Your objective →
The reply must repeat the listing below exactly and carry none of its pictures.

++++++

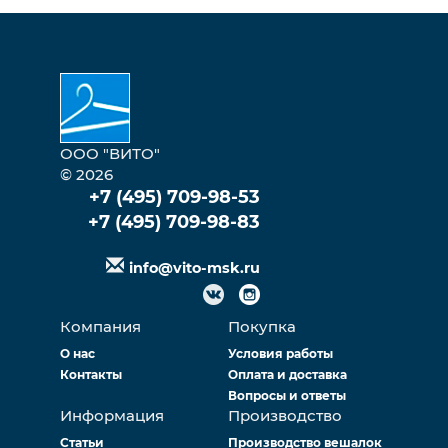
ООО "ВИТО"
© 2026
+7 (495) 709-98-53
+7 (495) 709-98-83
info@vito-msk.ru
Компания
Покупка
О нас
Условия работы
Контакты
Оплата и доставка
Вопросы и ответы
Информация
Производство
Статьи
Производство вешалок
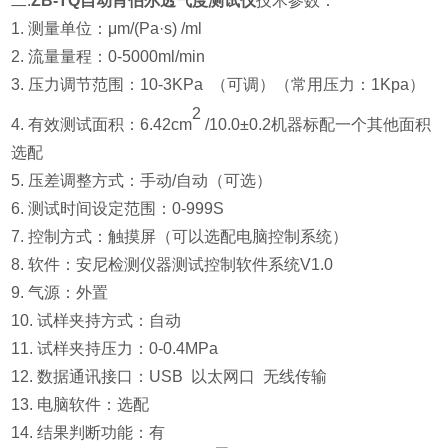
二.
ZB-TQ自动肖伯尔透气度测试仪
技术参数：
1. 测量单位：μm/(Pa·s) /ml
2. 流量量程：0-5000ml/min
3. 压力调节范围：10-3KPa （可调）（常用压力：1Kpa）
2
4.
有效测试面积：6.42
cm
/10.0±0.2机器标配一个其他面积
选配
5. 压差调整方式：手动/自动（可选）
6. 测试时间设定范围：0-999S
7. 控制方式：触摸屏（可以选配电脑控制系统）
8. 软件：安尼检测仪器测试控制软件系统V1.0
9. 气源：外置
10. 试样夹持方式：自动
11. 试样夹持压力：0-0.4MPa
12. 数据通讯接口：USB 以太网口 无线传输
13. 电脑软件：选配
14. 结果判断功能：有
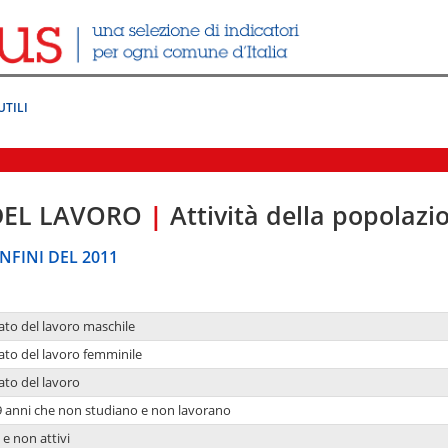
UTILI
DEL LAVORO
|
Attività della popolazi
NFINI DEL 2011
ato del lavoro maschile
ato del lavoro femminile
ato del lavoro
9 anni che non studiano e non lavorano
 e non attivi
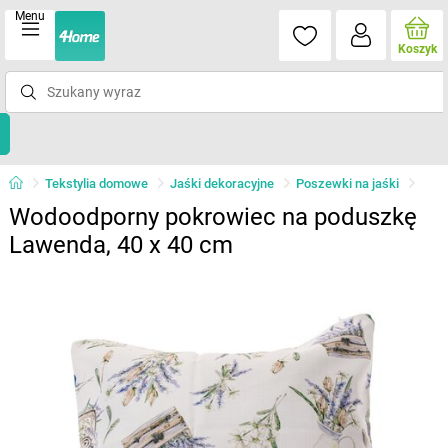
Menu
Koszyk
Tekstylia domowe
Jaśki dekoracyjne
Poszewki na jaśki
Wodoodporny pokrowiec na poduszkę
Lawenda, 40 x 40 cm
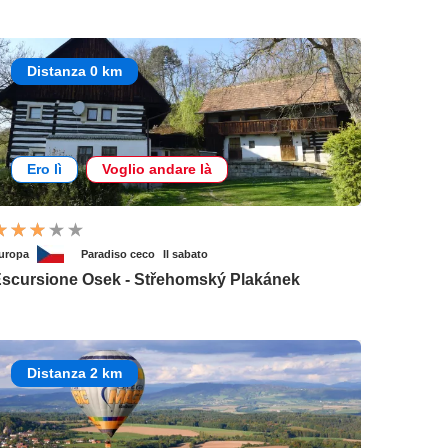
Distanza 0 km
Ero lì
Voglio andare là
uropa
Paradiso ceco
Il sabato
scursione Osek - Střehomský Plakánek
Distanza 2 km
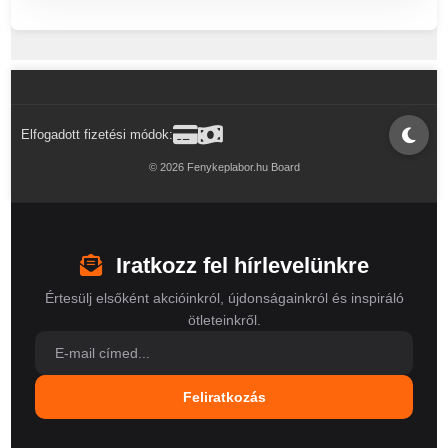
Elfogadott fizetési módok:
© 2026 Fenykeplabor.hu Board
Iratkozz fel hírlevelünkre
Értesülj elsőként akcióinkról, újdonságainkról és inspiráló
ötleteinkről.
Feliratkozás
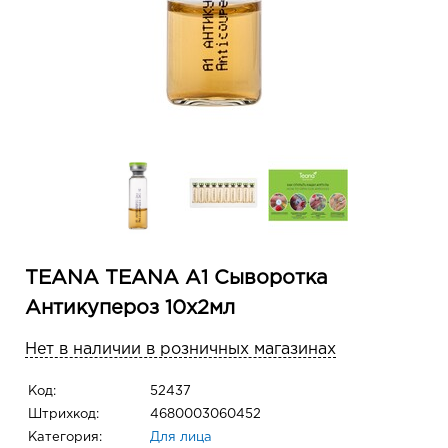
TEANA TEANA A1 Сыворотка
Антикупероз 10х2мл
Нет в наличии в розничных магазинах
Код:
52437
Штрихкод:
4680003060452
Категория:
Для лица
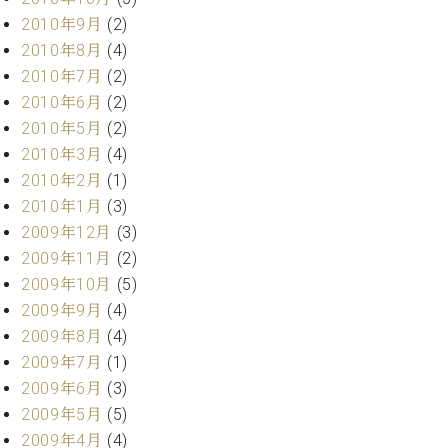
2010年9月
(2)
2010年8月
(4)
2010年7月
(2)
2010年6月
(2)
2010年5月
(2)
2010年3月
(4)
2010年2月
(1)
2010年1月
(3)
2009年12月
(3)
2009年11月
(2)
2009年10月
(5)
2009年9月
(4)
2009年8月
(4)
2009年7月
(1)
2009年6月
(3)
2009年5月
(5)
2009年4月
(4)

++++++

Written solution →
ООО "ВИТО"
© 2026
+7 (495) 709-98-53
+7 (495) 709-98-83
info@vito-msk.ru
Компания
Покупка
О нас
Условия работы
Контакты
Оплата и доставка
Вопросы и ответы
Информация
Производство
Статьи
Производство вешалок
二.
ZB-TQ自动肖伯尔透气度测试仪
技术参数：
1. 测量单位：μm/(Pa·s) /ml
2. 流量量程：0-5000ml/min
3. 压力调节范围：10-3KPa （可调）（常用压力：1Kpa）
2
4.
有效测试面积：6.42
cm
/10.0±0.2机器标配一个其他面积
选配
5. 压差调整方式：手动/自动（可选）
6. 测试时间设定范围：0-999S
7. 控制方式：触摸屏（可以选配电脑控制系统）
8. 软件：安尼检测仪器测试控制软件系统V1.0
9. 气源：外置
10. 试样夹持方式：自动
11. 试样夹持压力：0-0.4MPa
12. 数据通讯接口：USB 以太网口 无线传输
13. 电脑软件：选配
14. 结果判断功能：有
UTILI
DEL LAVORO
|
Attività della popolazi
NFINI DEL 2011
ato del lavoro maschile
ato del lavoro femminile
ato del lavoro
9 anni che non studiano e non lavorano
 e non attivi
Menu
Koszyk
Tekstylia domowe
Jaśki dekoracyjne
Poszewki na jaśki
Wodoodporny pokrowiec na poduszkę
Lawenda, 40 x 40 cm
Distanza 0 km
Ero lì
Voglio andare là
uropa
Paradiso ceco
Il sabato
scursione Osek - Střehomský Plakánek
Distanza 2 km
Elfogadott fizetési módok:
© 2026 Fenykeplabor.hu Board
Iratkozz fel hírlevelünkre
Értesülj elsőként akcióinkról, újdonságainkról és inspiráló
ötleteinkről.
Feliratkozás
TEANA TEANA A1 Сыворотка
Антикупероз 10х2мл
Нет в наличии в розничных магазинах
Код:
52437
Штрихкод:
4680003060452
Категория:
Для лица
2010年9月
(2)
2010年8月
(4)
2010年7月
(2)
2010年6月
(2)
2010年5月
(2)
2010年3月
(4)
2010年2月
(1)
2010年1月
(3)
2009年12月
(3)
2009年11月
(2)
2009年10月
(5)
2009年9月
(4)
2009年8月
(4)
2009年7月
(1)
2009年6月
(3)
2009年5月
(5)
2009年4月
(4)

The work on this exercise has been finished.